Many new mothers often feel lonely, isolated or overwhelmed, and could use all of the help they can get. With a postpartum party, the new mom’s friends and family members come over to help pitch in with household chores or bring pre-made meals over for a mom who might be struggling to take care of her baby and get all of the work done around the house at the same time. Many moms have even admitted that having a postpartum party is definitely more helpful to them than having a baby shower.
Parenting coach Julie Romanowski points out that a get together post-birth can help parents cope with the arrival of a new child. It’s often seen as a good gesture, especially if women are going through postpartum depression. In addition, it’s also a way of getting to meet and greet the newest member of the family.
Romanowski told Global News in an interview, “I don’t think we have to get rid of baby showers as they can be really helpful to welcome a new baby and a wonderful celebration, but this idea of emphasizing a new mother’s experience is an extremely beneficial one.
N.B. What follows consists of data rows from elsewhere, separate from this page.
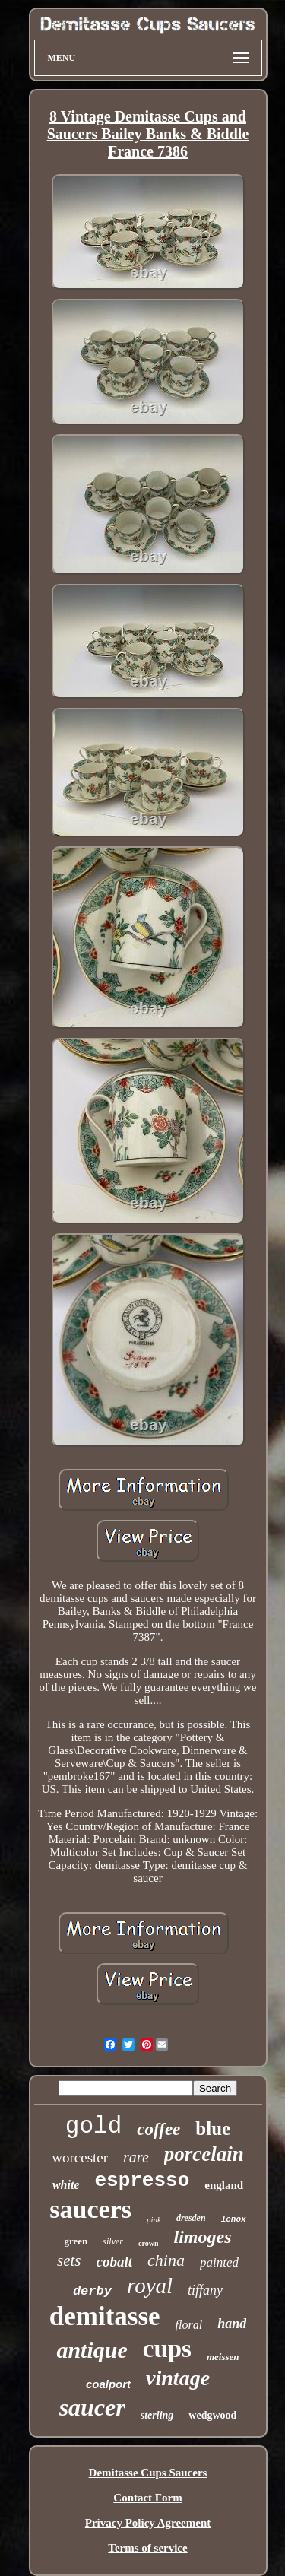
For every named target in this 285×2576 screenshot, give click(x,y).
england (223, 2185)
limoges (202, 2237)
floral (189, 2324)
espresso (141, 2180)
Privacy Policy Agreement (148, 2523)
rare (136, 2157)
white (66, 2184)
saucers (90, 2209)
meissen (223, 2356)
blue (212, 2128)
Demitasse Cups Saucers (148, 2473)
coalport (108, 2384)
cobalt (115, 2262)
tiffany (205, 2290)
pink (154, 2219)
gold (93, 2126)
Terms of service (147, 2548)
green (76, 2241)
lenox (233, 2219)
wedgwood (212, 2415)
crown (148, 2243)
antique (91, 2349)
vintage (178, 2378)
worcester (80, 2157)
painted (219, 2262)
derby (92, 2291)
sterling (157, 2415)
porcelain (204, 2154)
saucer (92, 2407)
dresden (191, 2218)
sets (69, 2260)
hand (231, 2323)
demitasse (104, 2316)
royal (150, 2285)
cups (167, 2348)
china (166, 2260)
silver (113, 2241)
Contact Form (147, 2498)
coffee (158, 2129)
Recognizing that they are both different events for two very different reasons, is important to note.”
She also adds that one of the main benefits of these parties is that there’s a clear acknowledgement that this change in a woman’s life can be very challenging, both mentally and physically. By having friends come over after giving birth, it also tells a new mom that she’s not along, there are people who want to help her and that their visible actions are telling her they’ve got her back.
The best part about a postpartum party is that it can happen at any time or extend over a two-month period post-birth. It can either be a gathering of close friends or a single visit where parents have visitation hours for people to stop in.
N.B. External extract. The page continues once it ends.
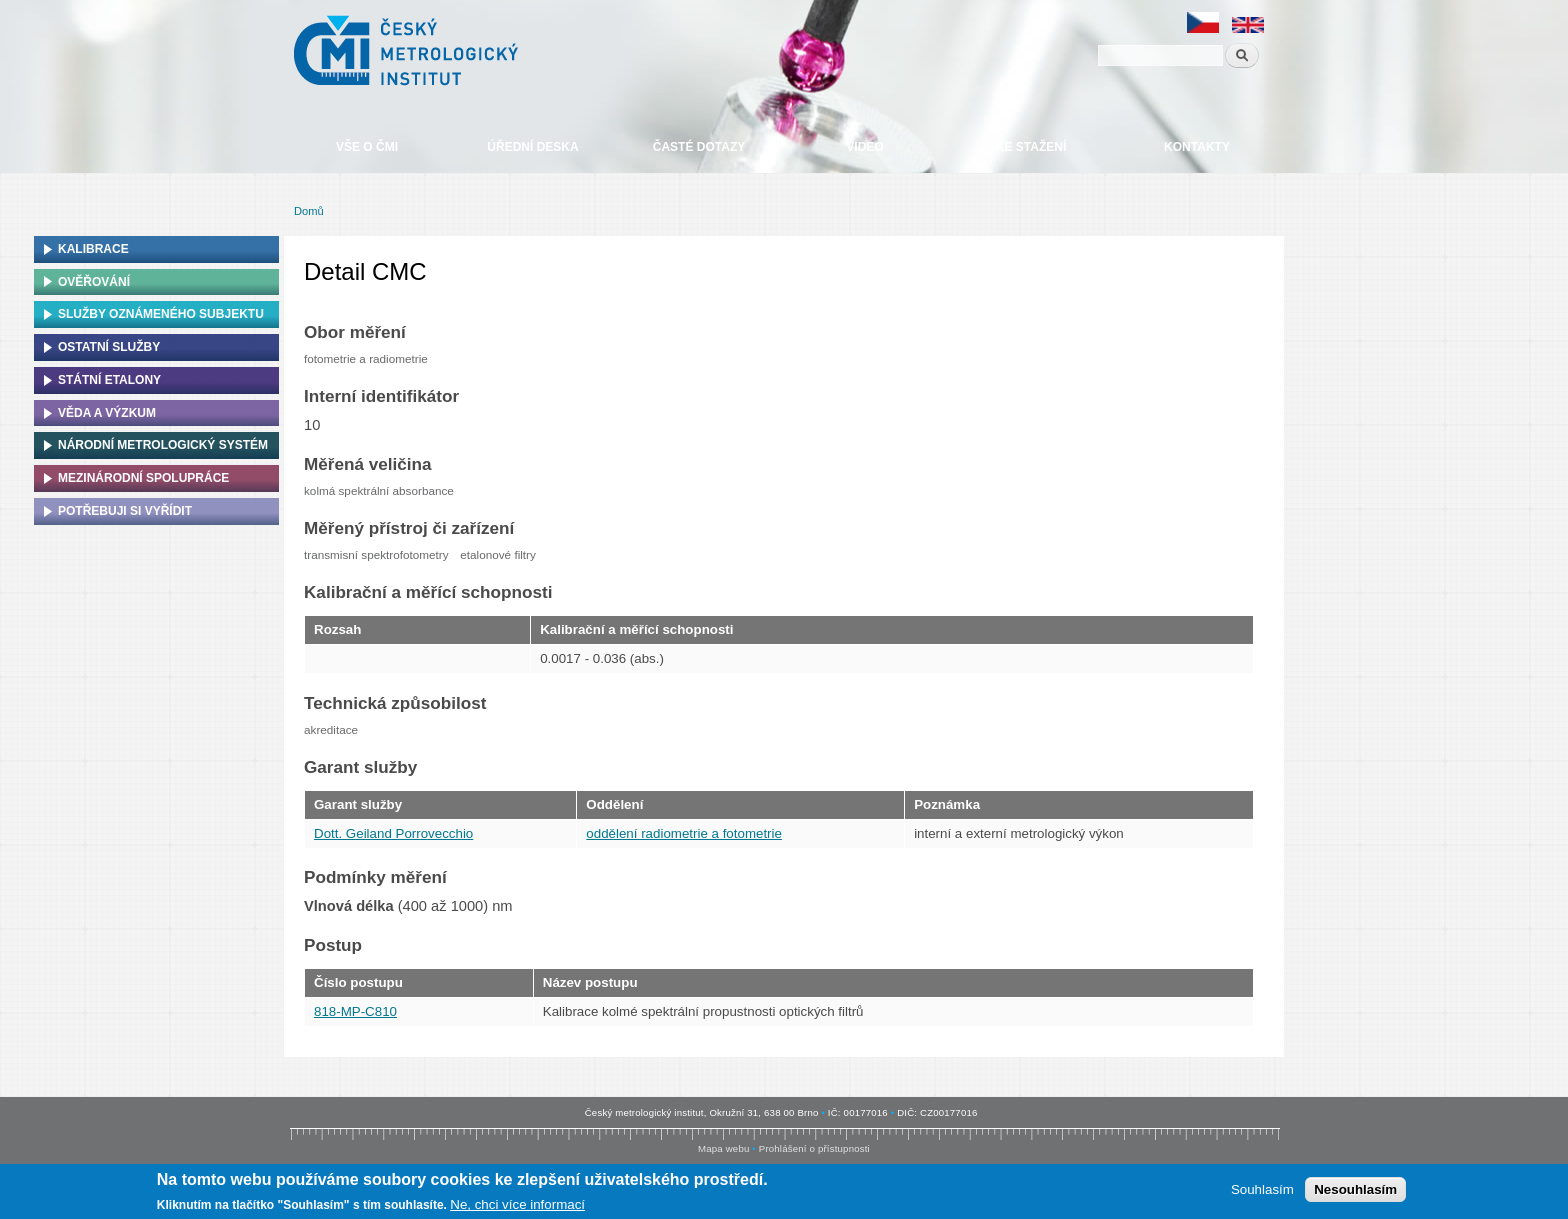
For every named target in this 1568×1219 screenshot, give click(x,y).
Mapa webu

Romanowski further explains that some people simply just want help or simply be surrounded by love. Postpartum gift ideas can include brining meals for the new parents, making a care package or offering to clean the new mom’s home.
She added, “If you’re the one hosting the two-month-long soiree, reach out to potential visitors and let them know what you truly need (food, cleaning, babysitting, etc.) over the next few weeks of recovery. If you’re the party-planning friend, consult the new mom on who her network of people are that she looks to for mental support.”